WiredTiger Internals

WiredTiger Internals

The storage engine is the heart of a database, responsible for managing how data is stored on disk and handled in memory. Since version 3.2, WiredTiger has been MongoDB’s default storage engine.

🏗️ 1. Core Architecture

WiredTiger’s architecture is designed for high-concurrency workloads and efficient disk I/O. Unlike its predecessor (MMAPv1), WiredTiger provides granular control over data persistence and memory management.

Document-Level Concurrency

One of the most significant advantages of WiredTiger is its support for Document-Level Locking.

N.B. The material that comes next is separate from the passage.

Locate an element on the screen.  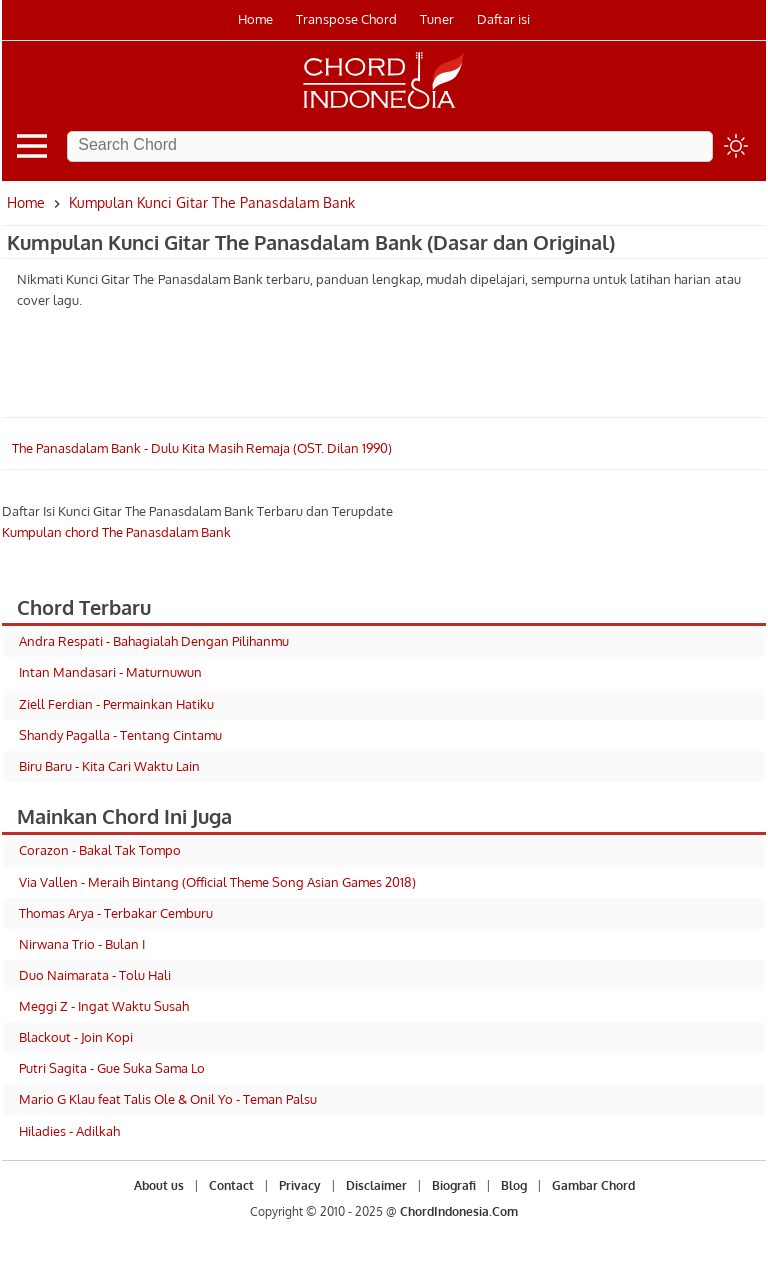 Transpose Chord is located at coordinates (346, 19).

  • Optimistic Concurrency Control: WiredTiger assumes that most operations will not conflict. It allows multiple clients to update different documents in the same collection simultaneously.
  • Conflict Handling: If two operations attempt to modify the same document, one will succeed and the other will retry.

Checkpoints and Data Consistency

Checkpoints provide a consistent view of the data on disk. By default, MongoDB performs a checkpoint every 60 seconds or after 2GB of data is written.

  • Persistence: In the event of a crash, MongoDB uses the last successful checkpoint as the starting point for recovery.
  • Journaling: To ensure data between checkpoints isn’t lost, MongoDB uses a write-ahead log called the Journal.

🚀 2. The WiredTiger Cache

The WiredTiger cache is the most critical memory area for MongoDB performance. It stores recently used data and indexes in an uncompressed format.

Cache Sizing

By default, MongoDB allocates a significant portion of system RAM to the WiredTiger cache:

  • Calculation: 50% of (Total RAM - 1 GB).
  • Example: On a system with 16GB RAM, the cache will be approximately 7.5GB.

Monitoring Cache Usage

You can monitor the cache health using the Mongo Shell:

// Check WiredTiger Cache status
db.serverStatus().wiredTiger.cache

⚡ 3. Compression and I/O

WiredTiger significantly reduces disk footprint through built-in compression.

Data TypeDefault CompressionAlternative
CollectionsSnappyZlib, Zstd
IndexesPrefix CompressionNone

Pymongo Example: Monitoring Storage Stats

You can use Pymongo to programmatically check the storage statistics of a collection.

from pymongo import MongoClient

client = MongoClient('mongodb://localhost:27017/')
db = client['university']
stats = db.command("collstats", "students")

print(f"Total Storage Size (Compressed): {stats['storageSize'] / 1024 / 1024:.2f} MB")
print(f"Logical Data Size (Uncompressed): {stats['size'] / 1024 / 1024:.2f} MB")

💡 Best Practices

  1. Dedicated Servers: Never share a MongoDB server with other RAM-intensive applications (like an API or web server). They will compete for the WiredTiger cache.
  2. Use SSDs: While the cache is fast, WiredTiger’s checkpointing and eviction processes are I/O intensive. SSDs are mandatory for production workloads.
  3. Monitor Eviction Rates: High eviction rates (where WiredTiger has to force data out of the cache) indicate that you need more RAM or that your queries are scanning too much data.